When you are managing a handful of devices, the Microsoft Endpoint Manager portal is fine. But when you are operating at scale, navigating nested blades, waiting for UI elements to load, and trying to trace policy flows for thousands of endpoints becomes a massive bottleneck. You spend more time waiting for the portal to refresh than you do actually solving problems.
The Power of MS Graph
The real engine behind Intune isn't the UI—it’s the Microsoft Graph API.
Unlike a static web interface, the Graph is versatile and programmatic. It doesn't restrict you to the views Microsoft decided to build. It lets you query raw configurations directly, manipulate outcomes, automate complex remediation workflows, and build cross-referenced data structures that no standard dashboard could ever display.
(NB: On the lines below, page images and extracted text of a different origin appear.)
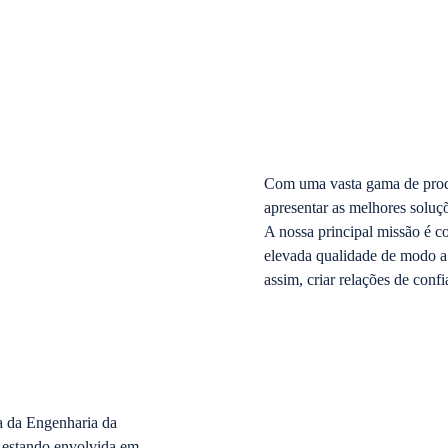
Com uma vasta gama de produ
apresentar as melhores soluçõ
A nossa principal missão é co
elevada qualidade de modo a g
assim, criar relações de conf
a da
Engenharia da
, estando envolvida em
For example, retrieving managed device inventory in the portal takes multiple clicks, exports, and waits. Programmatically, it's a simple query targeting the Graph endpoints:
# Querying managed devices directly from the Graph API
$Uri = "https://graph.microsoft.com/v1.0/deviceManagement/managedDevices"
$Devices = (Invoke-RestMethod -Uri $Uri -Headers $AuthHeaders -Method Get).value
With raw JSON responses, you can filter, format, and audit your assets instantly without UI lag.
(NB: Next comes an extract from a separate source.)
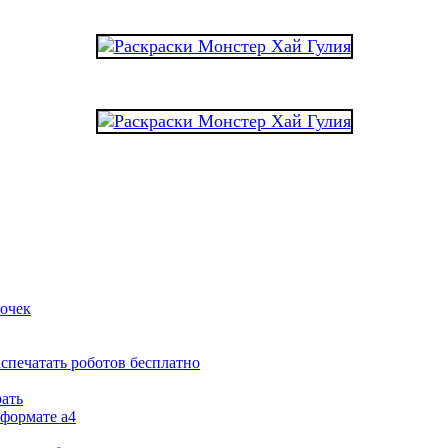
вочек
аспечатать роботов бесплатно
рать
 формате а4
For years, whenever a complex problem arose—like an obscure policy conflict, a silent app deployment failure, or a compliance audit discrepancy—I did what any administrator does: I wrote a quick, one-off PowerShell script to target the Graph, get the data, and get out.
But over time, those scripts ended up scattered across various directories, half-finished, and hard to run sequentially.
Consolidating Years of Knowledge
Recently, I decided to change that. I spent a few days consolidating my entire library of enterprise scripts. I cleaned up the code, standardized the outputs, and—with the help of AI to build a unified menu launcher and clean HTML reporting wrappers—I took it to the next level.
The result is the Intune & Entra ID Admin Toolkit.

This toolkit takes years of hands-on, high-scale engineering knowledge and wraps it into a single, interactive CLI environment.
Here is what it brings to the table:
- Instant Policy Overlaps & Conflicts: Run deep scans on devices to see precisely which policies are fighting over the same CSP settings.
- Automated Stale Device Cleanups: Cross-reference Intune status with Entra ID sign-in activity (using
signInActivityproperties) to immediately identify orphaned hardware. - Audit-Ready Dashboards: Generate beautiful, single-page HTML status reports styled with a modern Carbon Design System layout.
- Safe Bulk Operations: Push group-wide syncs, diagnostics collections, or Defender updates with built-in safety prompts and API throttling.
Putting It Out There
I didn't build this toolkit to keep it to myself. I built it because I know what it's like to struggle with the limitations of portal-based administration when you have thousands of users waiting.
I’m putting the Intune & Entra ID Admin Toolkit out there for anyone who needs that extra help, that extra operational speed, or wants to move away from clicking and start driving their environment programmatically.
Grab the code, run it, and let the Graph do the heavy lifting.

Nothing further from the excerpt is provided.